### EXERCISE:
Would you retype, word for word, the line with "The width and" and each line after it to the end of the entries below, leaving the pictures out?

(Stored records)

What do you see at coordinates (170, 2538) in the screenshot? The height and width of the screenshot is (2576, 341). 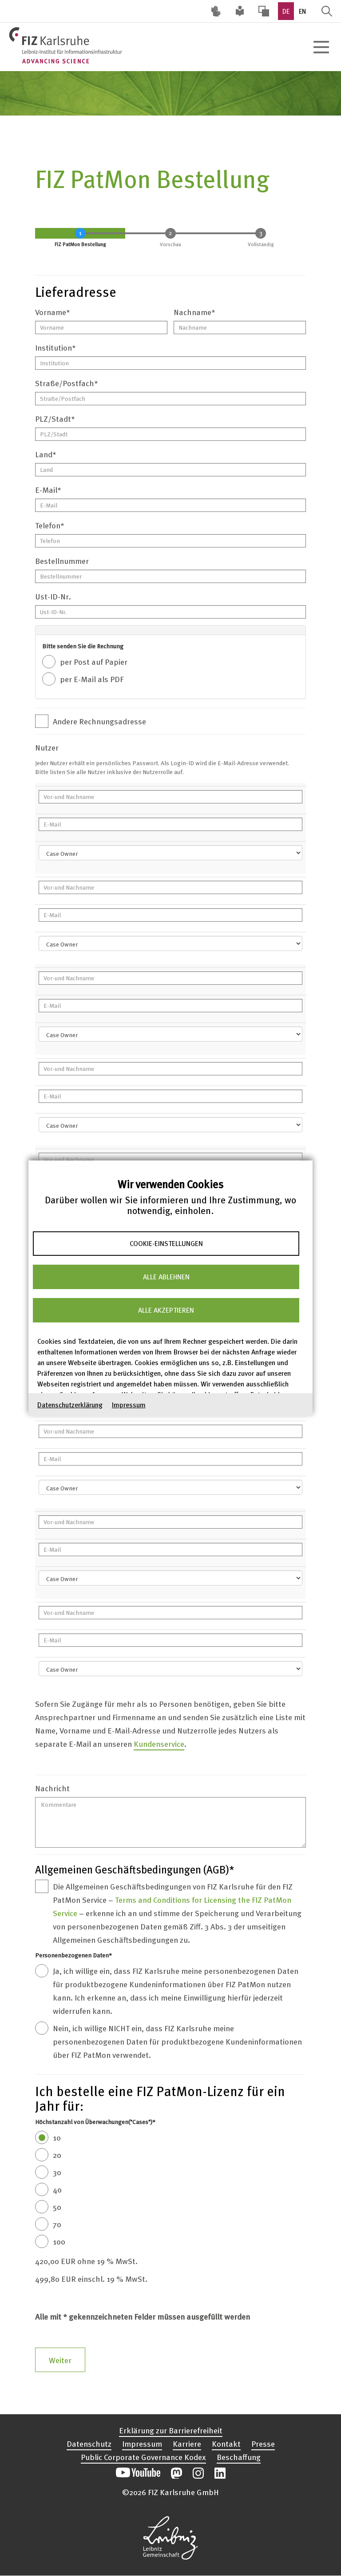 I see `Website der Leibniz-Gemeinschaft öffnen` at bounding box center [170, 2538].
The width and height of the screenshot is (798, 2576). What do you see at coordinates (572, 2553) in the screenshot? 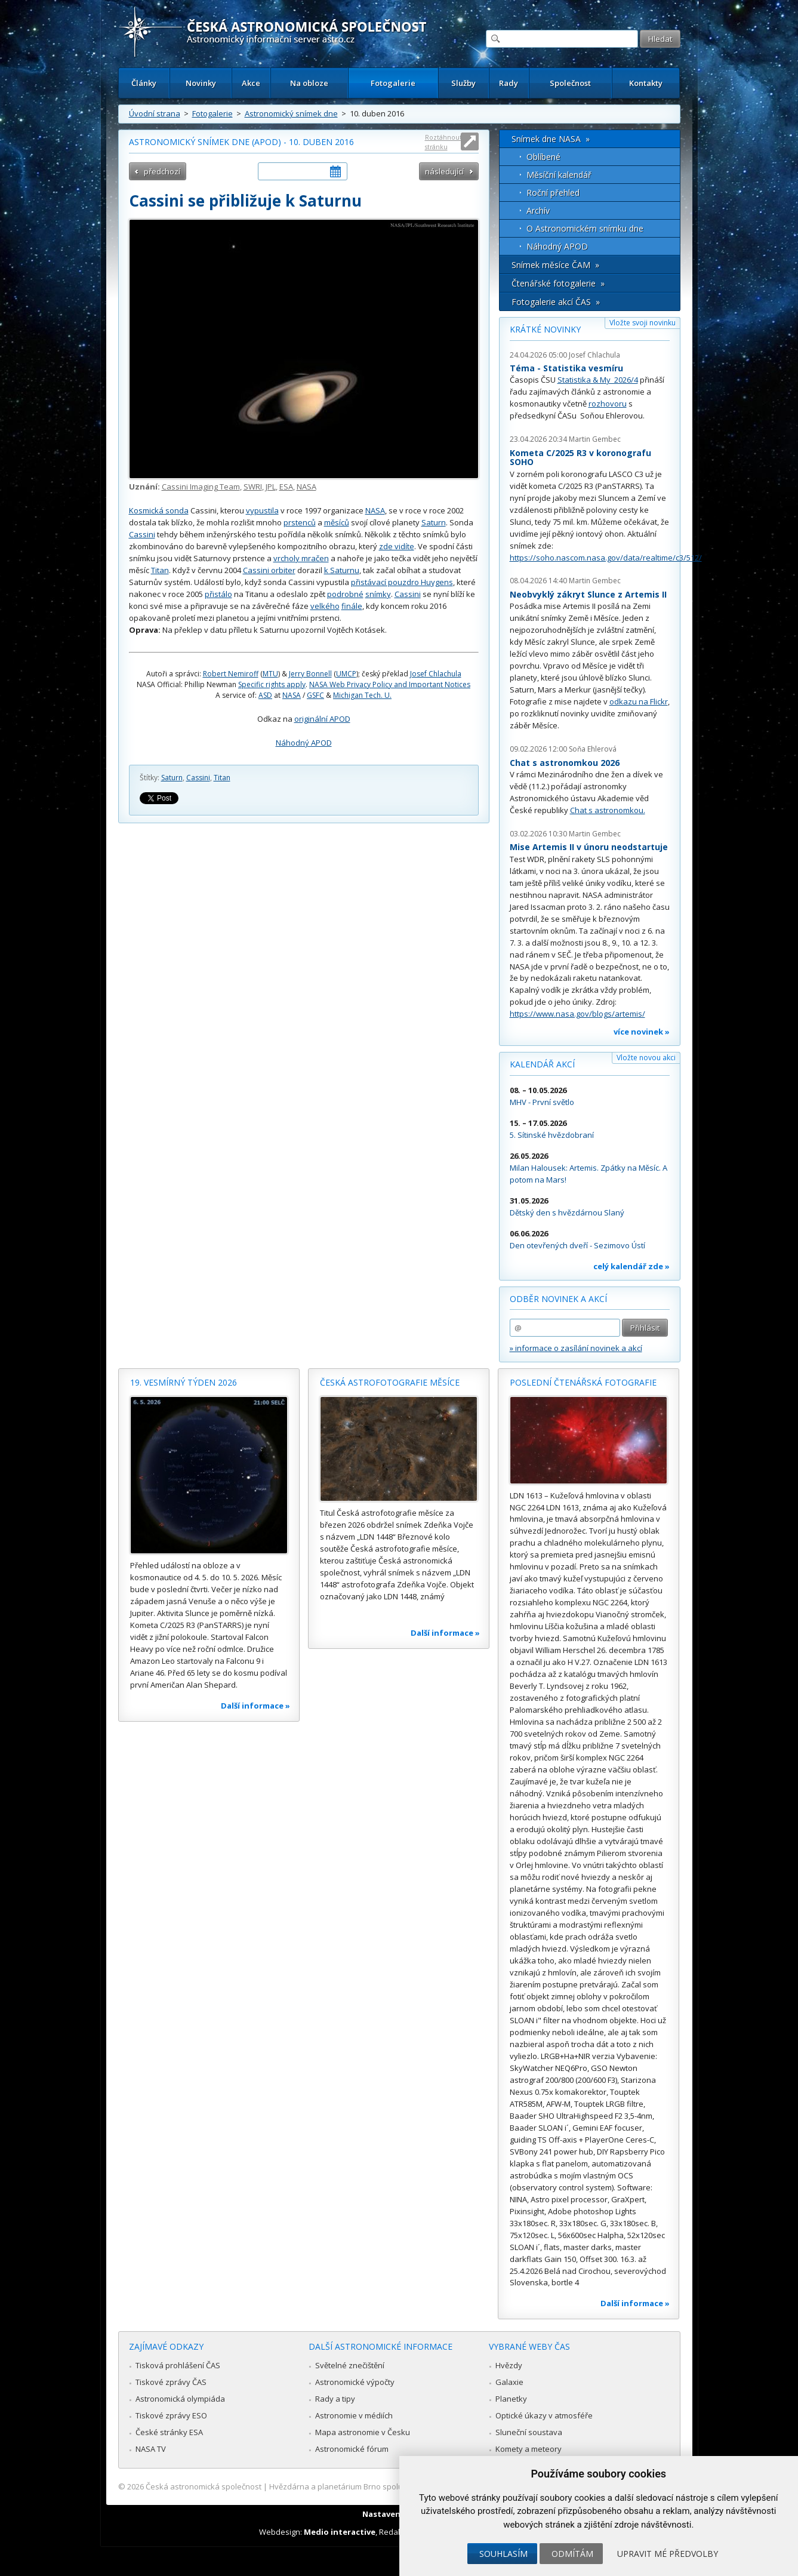
I see `Odmítám [button]` at bounding box center [572, 2553].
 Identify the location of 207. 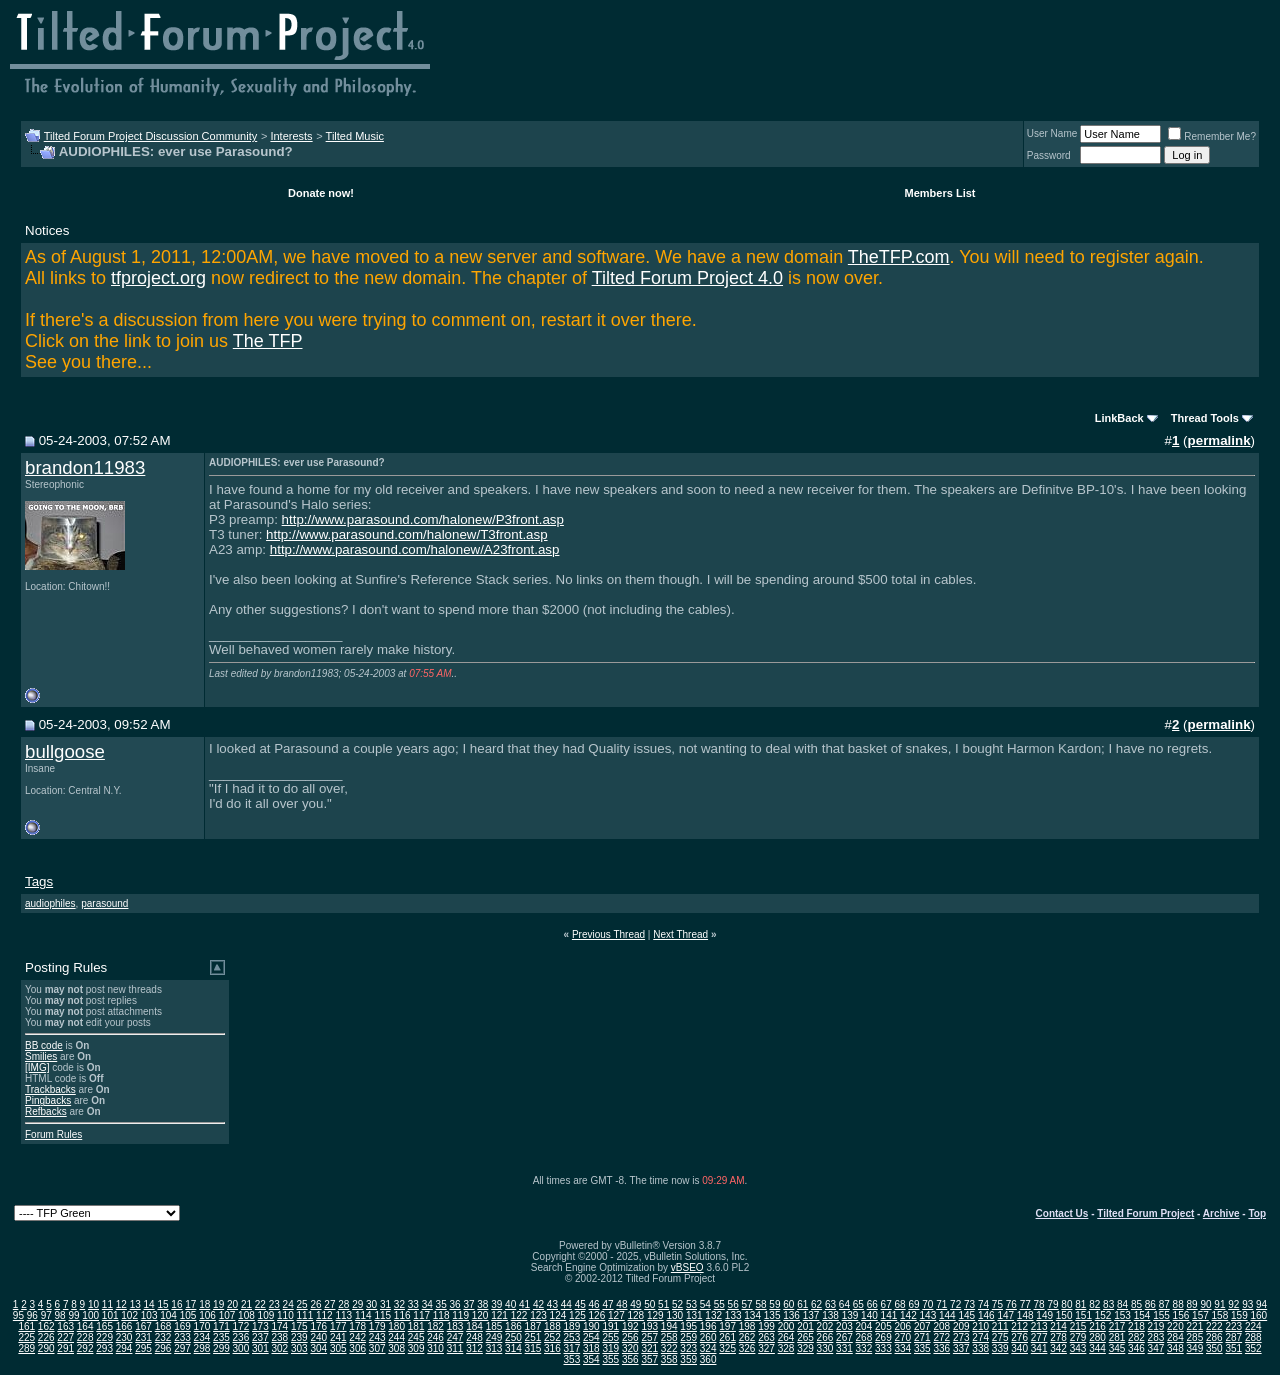
(922, 1326).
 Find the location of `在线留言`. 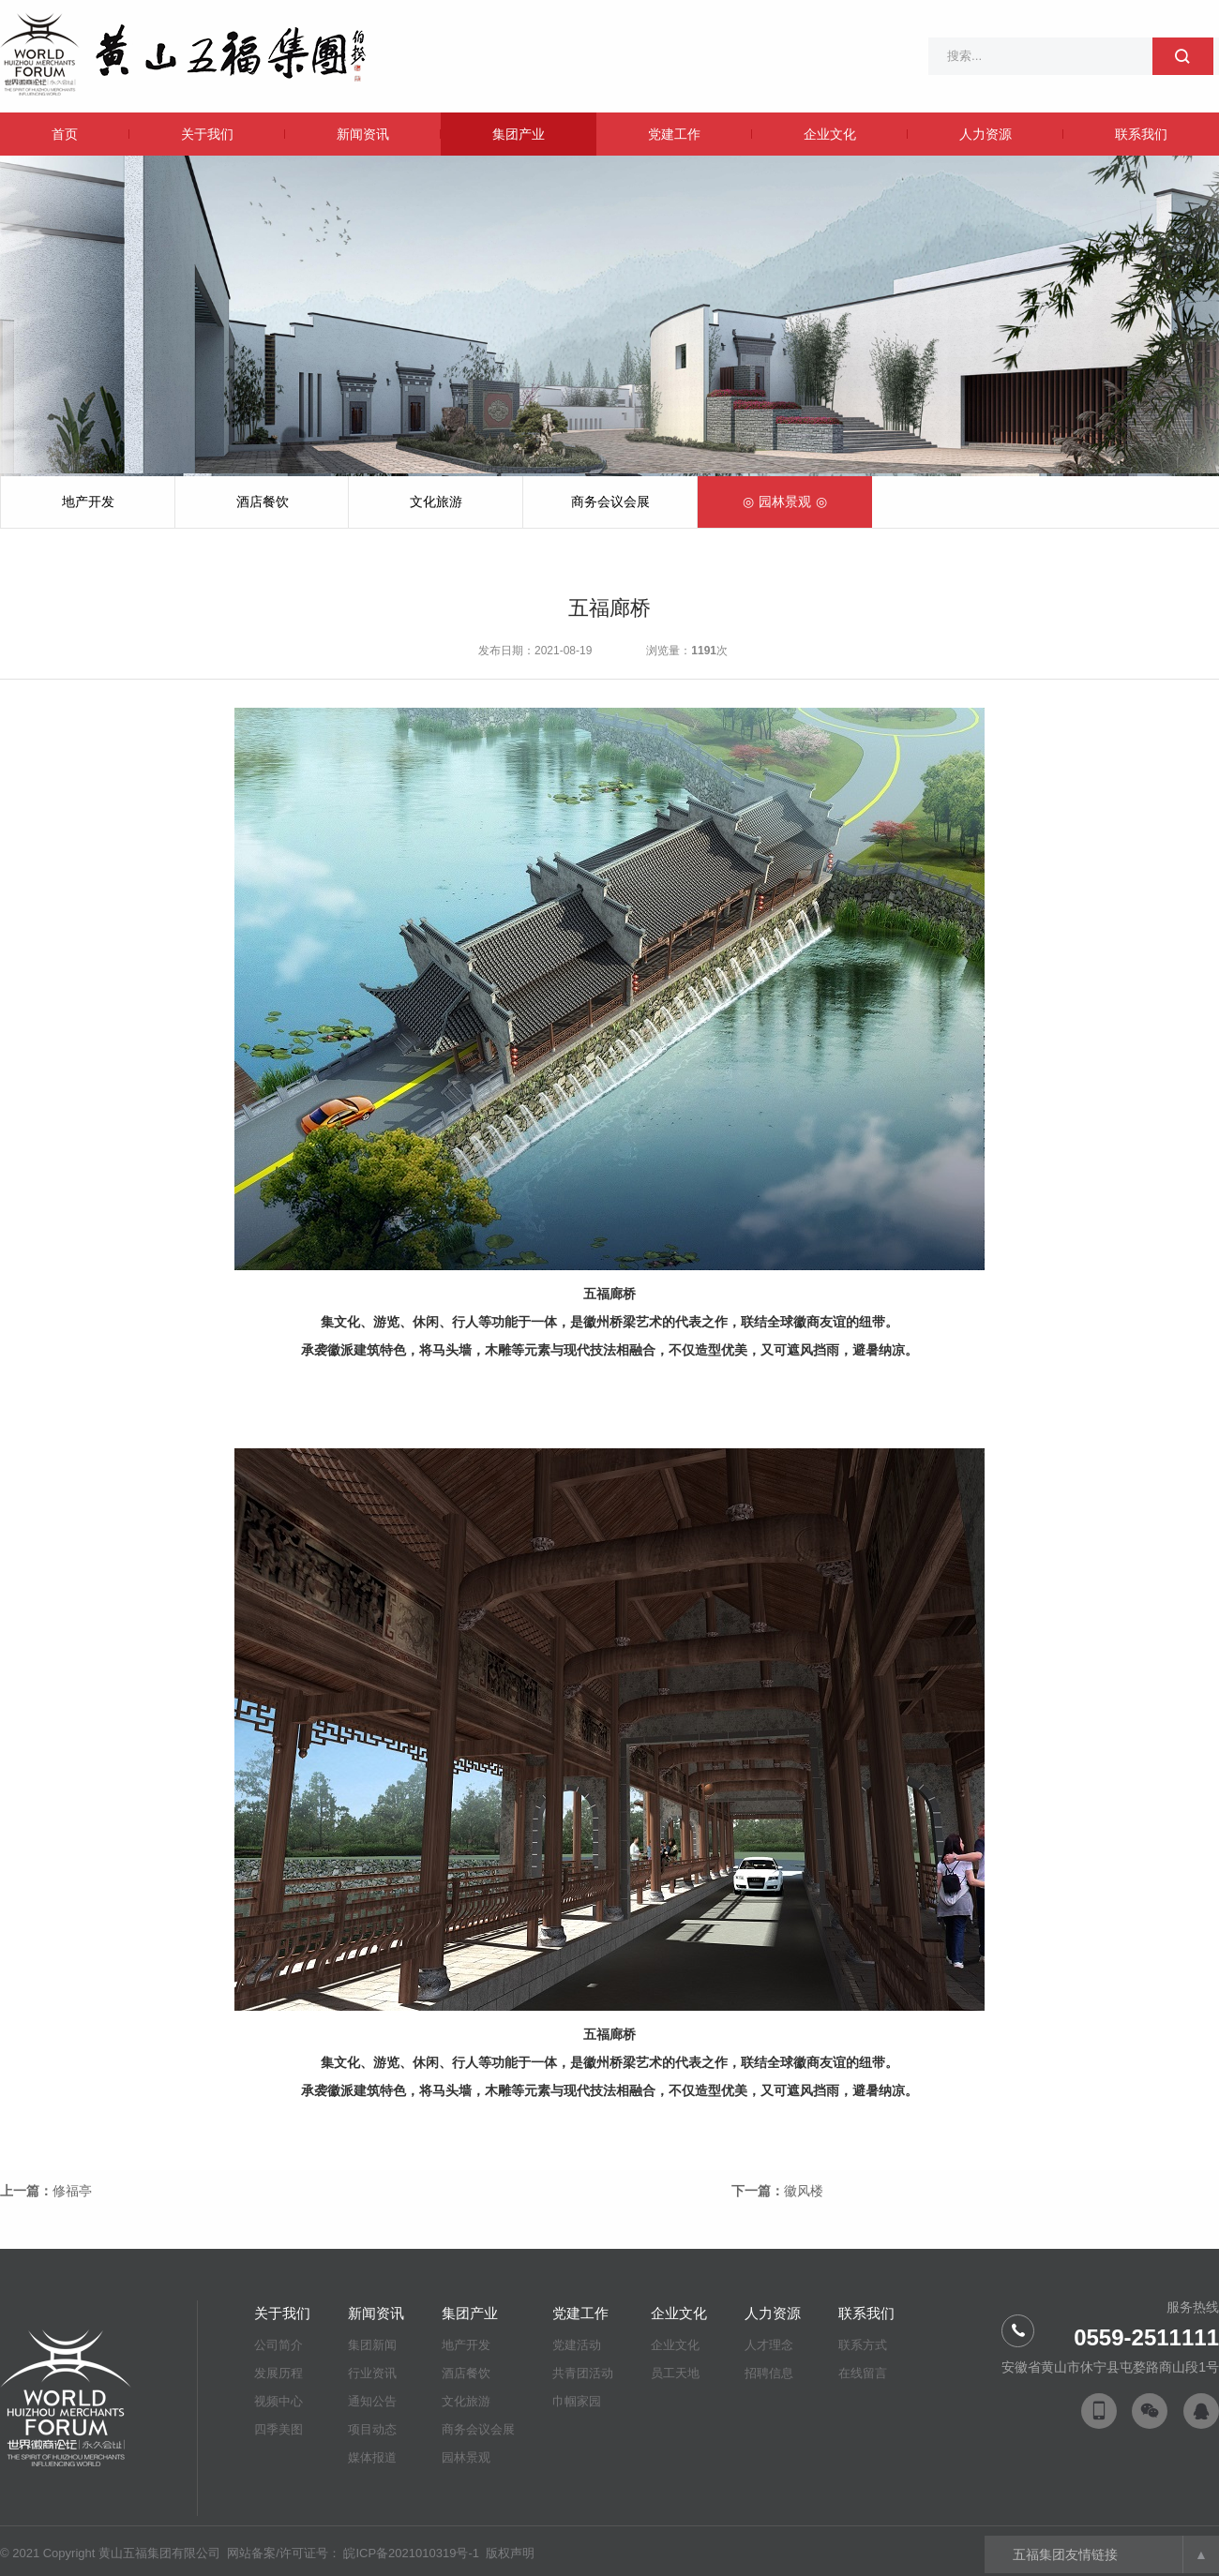

在线留言 is located at coordinates (862, 2373).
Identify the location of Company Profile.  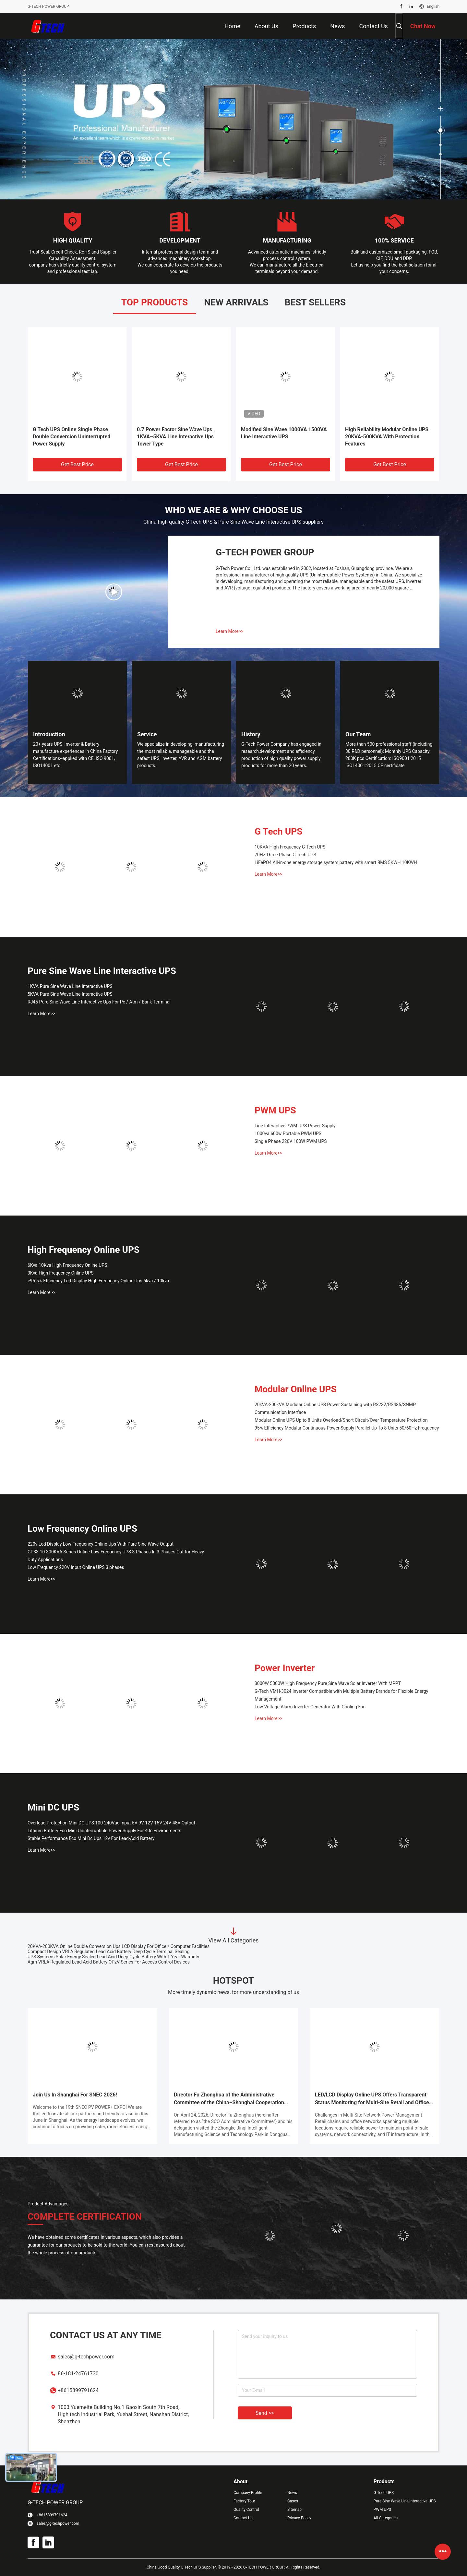
(248, 2492).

### RESULT FOR THIS TASK:
The width and height of the screenshot is (798, 2576). What do you see at coordinates (572, 2553) in the screenshot? 
I see `Odmítám [button]` at bounding box center [572, 2553].
 Identify the location of 207. 
(922, 1326).
 Find the location of `在线留言`. 

在线留言 is located at coordinates (862, 2373).
Identify the location of Company Profile.  
(248, 2492).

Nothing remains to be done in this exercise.